◆ The data
= = = =

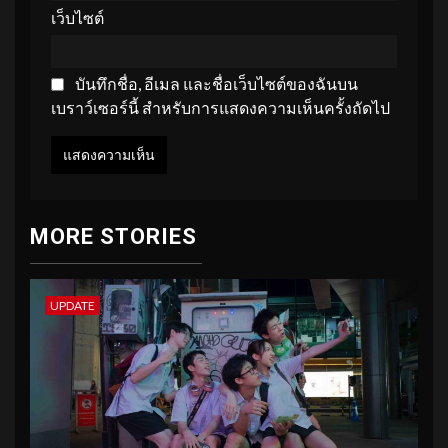
เว็บไซต์
บันทึกชื่อ, อีเมล และชื่อเว็บไซต์ของฉันบน
เบราว์เซอร์นี้ สำหรับการแสดงความเห็นครั้งถัดไป
MORE STORIES
UPDATE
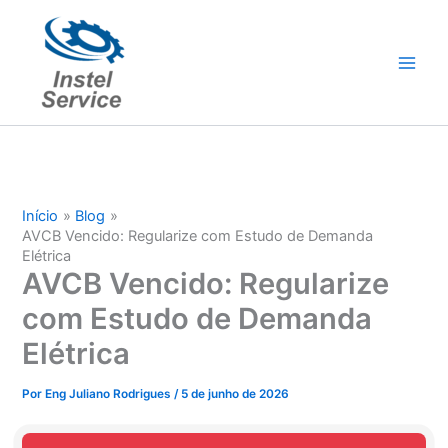
Ir
para
o
conteúdo
Início
Blog
AVCB Vencido: Regularize com Estudo de Demanda
Elétrica
AVCB Vencido: Regularize
com Estudo de Demanda
Elétrica
Por
Eng Juliano Rodrigues
/
5 de junho de 2026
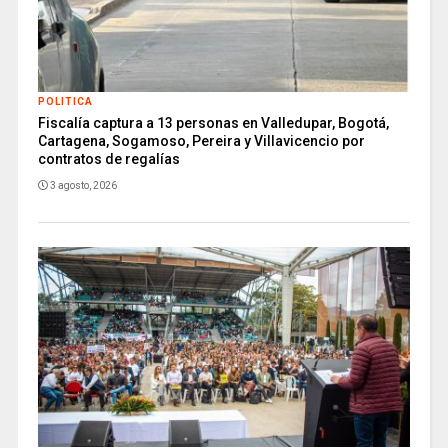
POLITICA
Fiscalía captura a 13 personas en Valledupar, Bogotá,
Cartagena, Sogamoso, Pereira y Villavicencio por
contratos de regalías
3 agosto, 2026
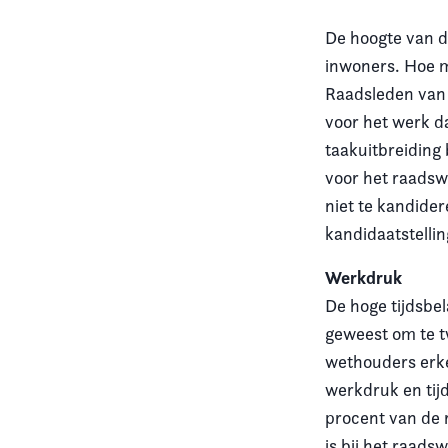
De hoogte van d
Vereniging
inwoners. Hoe m
Contact
Raadsleden van 
voor het werk d
taakuitbreiding
voor het raadsw
niet te kandider
kandidaatstelli
Werkdruk
De hoge tijdsbe
geweest om te t
wethouders erke
werkdruk en tij
procent van de 
is bij het raad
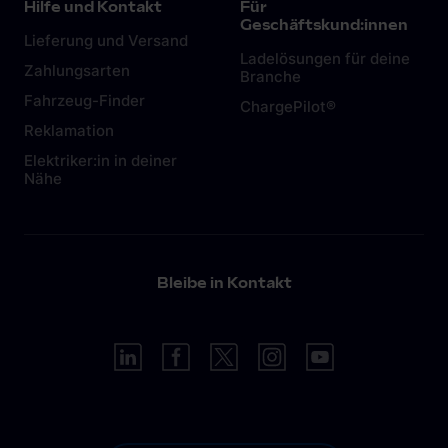
Hilfe und Kontakt
Für
dazu in diesem
Artikel.
Geschäftskund:innen
Lieferung und Versand
Ladelösungen für deine
Zahlungsarten
Branche
Fahrzeug-Finder
ChargePilot®
Reklamation
Elektriker:in in deiner
Nähe
Bleibe in Kontakt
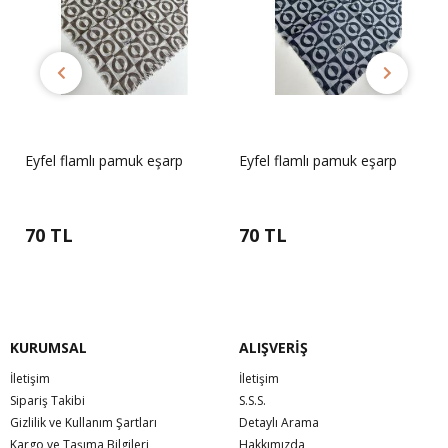
Eyfel flamlı pamuk eşarp
Eyfel flamlı pamuk eşarp
70 TL
70 TL
KURUMSAL
ALIŞVERİŞ
İletişim
İletişim
Sipariş Takibi
S.S.S.
Gizlilik ve Kullanım Şartları
Detaylı Arama
Kargo ve Taşıma Bilgileri
Hakkımızda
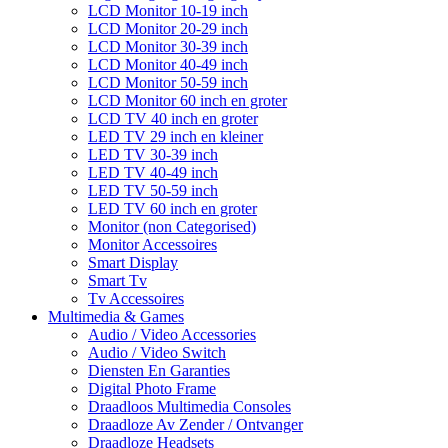
LCD Monitor 10-19 inch
LCD Monitor 20-29 inch
LCD Monitor 30-39 inch
LCD Monitor 40-49 inch
LCD Monitor 50-59 inch
LCD Monitor 60 inch en groter
LCD TV 40 inch en groter
LED TV 29 inch en kleiner
LED TV 30-39 inch
LED TV 40-49 inch
LED TV 50-59 inch
LED TV 60 inch en groter
Monitor (non Categorised)
Monitor Accessoires
Smart Display
Smart Tv
Tv Accessoires
Multimedia & Games
Audio / Video Accessories
Audio / Video Switch
Diensten En Garanties
Digital Photo Frame
Draadloos Multimedia Consoles
Draadloze Av Zender / Ontvanger
Draadloze Headsets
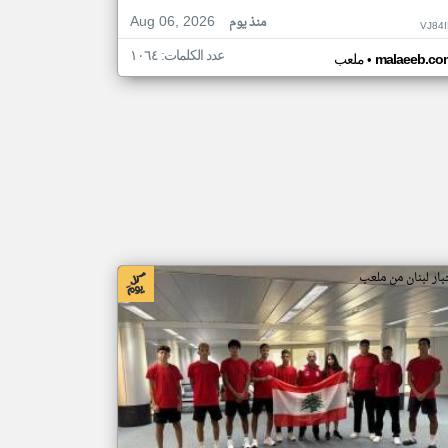
Aug 06, 2026
منذ يوم
VJ84
عدد الكلمات: ١٠٦٤
•
malaeeb.co
ملعب
بار لبنان من ملعب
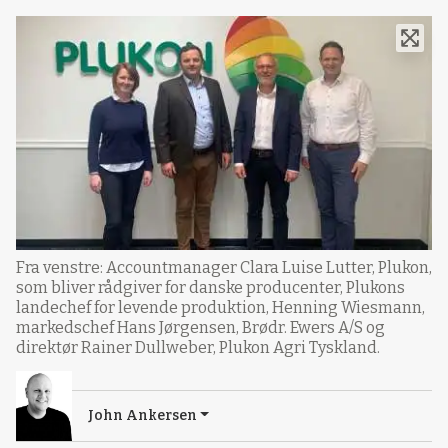
Fra venstre: Accountmanager Clara Luise Lutter, Plukon,
som bliver rådgiver for danske producenter, Plukons
landechef for levende produktion, Henning Wiesmann,
markedschef Hans Jørgensen, Brødr. Ewers A/S og
direktør Rainer Dullweber, Plukon Agri Tyskland.
John Ankersen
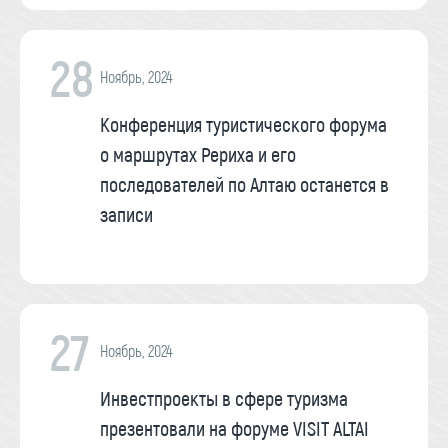
28
Ноябрь, 2024
Конференция туристического форума
о маршрутах Рериха и его
последователей по Алтаю останется в
записи
27
Ноябрь, 2024
Инвестпроекты в сфере туризма
презентовали на форуме VISIT ALTAI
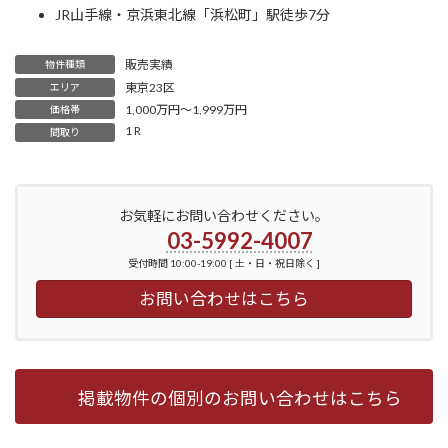
JR山手線・京浜東北線「浜松町」駅徒歩7分
販売実績
物件種類
東京23区
エリア
1,000万円～1,999万円
価格帯
1 R
間取り
お気軽にお問い合わせください。
03-5992-4007
受付時間 10:00-19:00 [ 土・日・祝日除く ]
お問い合わせはこちら
掲載物件の個別のお問い合わせはこちら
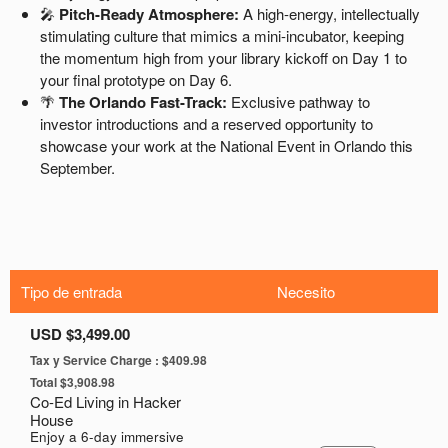
Tipo de entrada
Necesito
USD $3,499.00
Tax y Service Charge : $409.98
Total $3,908.98
Co-Ed Living in Hacker
House
Enjoy a 6-day immersive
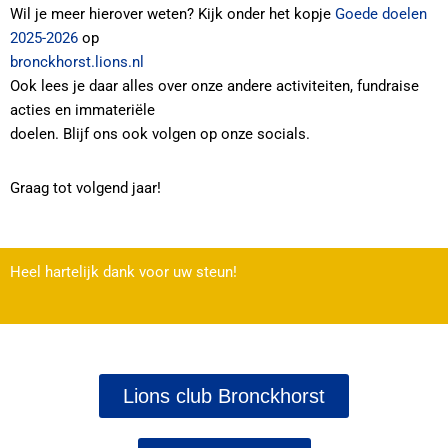
Wil je meer hierover weten? Kijk onder het kopje
Goede doelen
2025-2026
op
bronckhorst.lions.nl
Ook lees je daar alles over onze andere activiteiten, fundraise
acties en immateriële
doelen. Blijf ons ook volgen op onze socials.
Graag tot volgend jaar!
Heel hartelijk dank voor uw steun!
Lions club Bronckhorst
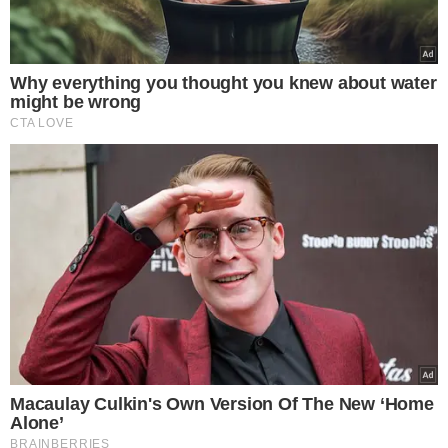
VEJA MAIS NOTÍCIAS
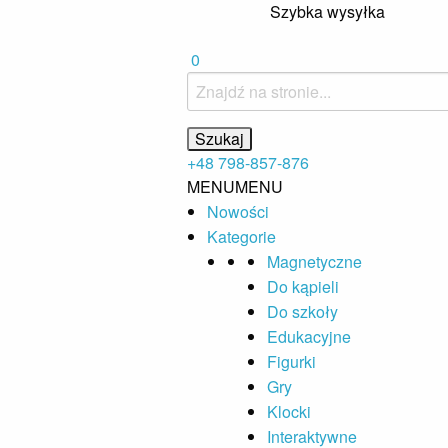
Szybka wysyłka
0
+48 798-857-876
MENU
MENU
Nowości
Kategorie
Magnetyczne
Do kąpieli
Do szkoły
Edukacyjne
Figurki
Gry
Klocki
Interaktywne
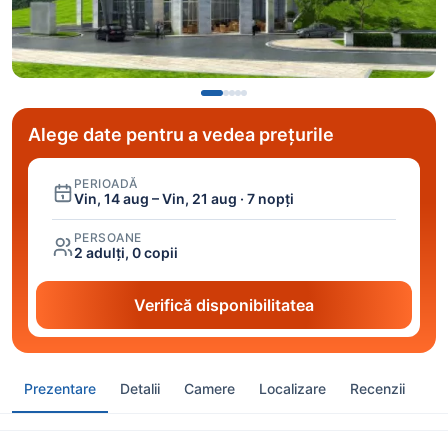
Alege date pentru a vedea prețurile
PERIOADĂ
Vin, 14 aug – Vin, 21 aug · 7 nopți
PERSOANE
2 adulți, 0 copii
Verifică disponibilitatea
Prezentare
Detalii
Camere
Localizare
Recenzii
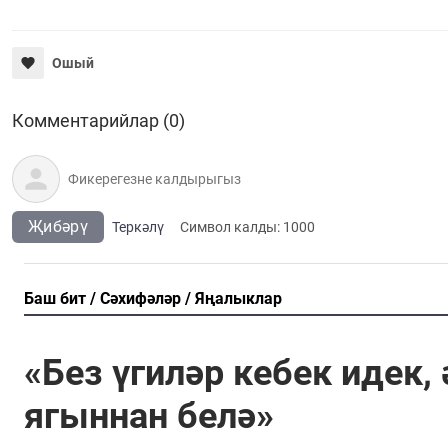
Ошый
Комментарийлар (0)
Җибәрү
Теркәлү
Cимвол калды:
1000
Баш бит
Сәхифәләр
Яңалыклар
«Без үгиләр кебек идек,
ягыннан белә»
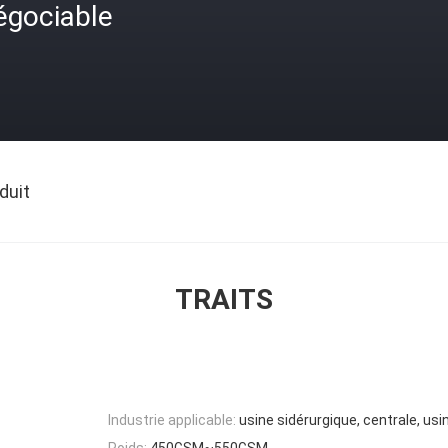
égociable
duit
TRAITS
Industrie applicable:
usine sidérurgique, centrale, usi
Poids:
450GSM~550GSM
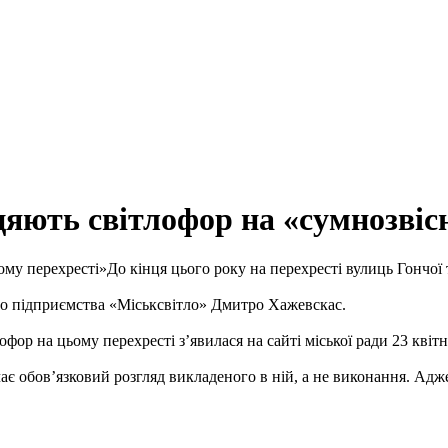
іцяють світлофор на «сумнозвіс
До кінця цього року на перехресті вулиць Гончої
го підприємства «Міськсвітло» Дмитро Хажевскас.
ор на цьому перехресті з’явилася на сайті міської ради 23 квітн
ає обов’язковий розгляд викладеного в ній, а не виконання. Адже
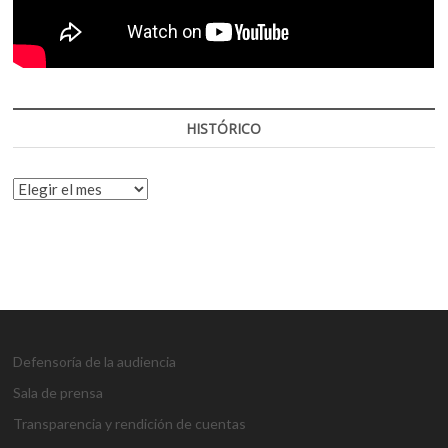
HISTÓRICO
HISTÓRICO
Defensoría de la audiencia
Sala de prensa
Transparencia y rendición de cuentas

= = = =

◆ What to produce
Going through the material above, work out how many lines contain the string "voor" and give only that figure.

◆ Result of this exercise
3